WHAT IS REQUIRED. From the material below, list every line containing "Pemerintah".

DATA FOR THE TASK.
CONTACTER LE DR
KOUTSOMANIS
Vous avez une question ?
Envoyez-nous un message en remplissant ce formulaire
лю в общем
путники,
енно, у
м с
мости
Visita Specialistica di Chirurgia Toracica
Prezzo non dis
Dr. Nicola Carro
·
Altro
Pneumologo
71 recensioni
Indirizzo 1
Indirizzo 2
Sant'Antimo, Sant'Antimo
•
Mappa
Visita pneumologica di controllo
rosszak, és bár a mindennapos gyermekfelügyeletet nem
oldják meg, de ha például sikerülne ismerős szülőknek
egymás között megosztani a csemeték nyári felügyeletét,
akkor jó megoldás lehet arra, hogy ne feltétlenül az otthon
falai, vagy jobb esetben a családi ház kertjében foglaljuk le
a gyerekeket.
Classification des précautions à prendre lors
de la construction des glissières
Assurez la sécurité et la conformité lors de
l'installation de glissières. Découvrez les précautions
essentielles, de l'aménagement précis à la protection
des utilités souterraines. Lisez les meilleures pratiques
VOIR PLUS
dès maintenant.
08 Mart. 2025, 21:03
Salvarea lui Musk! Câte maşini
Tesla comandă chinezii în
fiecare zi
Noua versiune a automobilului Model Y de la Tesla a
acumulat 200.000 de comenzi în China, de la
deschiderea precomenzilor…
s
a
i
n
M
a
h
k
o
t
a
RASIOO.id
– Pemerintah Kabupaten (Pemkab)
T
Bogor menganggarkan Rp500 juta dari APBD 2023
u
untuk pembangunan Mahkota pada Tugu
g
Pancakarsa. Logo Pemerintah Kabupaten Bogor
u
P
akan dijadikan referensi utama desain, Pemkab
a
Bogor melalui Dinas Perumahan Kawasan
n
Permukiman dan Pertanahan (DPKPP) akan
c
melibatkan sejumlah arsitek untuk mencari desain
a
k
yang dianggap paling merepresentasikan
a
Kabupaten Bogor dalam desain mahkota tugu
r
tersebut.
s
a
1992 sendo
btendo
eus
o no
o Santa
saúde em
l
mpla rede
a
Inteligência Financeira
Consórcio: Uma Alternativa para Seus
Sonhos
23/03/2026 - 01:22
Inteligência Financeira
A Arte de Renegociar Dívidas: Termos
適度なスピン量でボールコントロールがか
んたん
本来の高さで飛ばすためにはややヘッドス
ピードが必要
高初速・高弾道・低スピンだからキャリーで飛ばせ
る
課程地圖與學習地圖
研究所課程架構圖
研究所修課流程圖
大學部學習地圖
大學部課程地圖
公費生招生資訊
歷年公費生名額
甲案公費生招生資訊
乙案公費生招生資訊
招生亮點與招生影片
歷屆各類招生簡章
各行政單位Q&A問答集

OUTPUT.
– Pemerintah Kabupaten (Pemkab)
Pancakarsa. Logo Pemerintah Kabupaten Bogor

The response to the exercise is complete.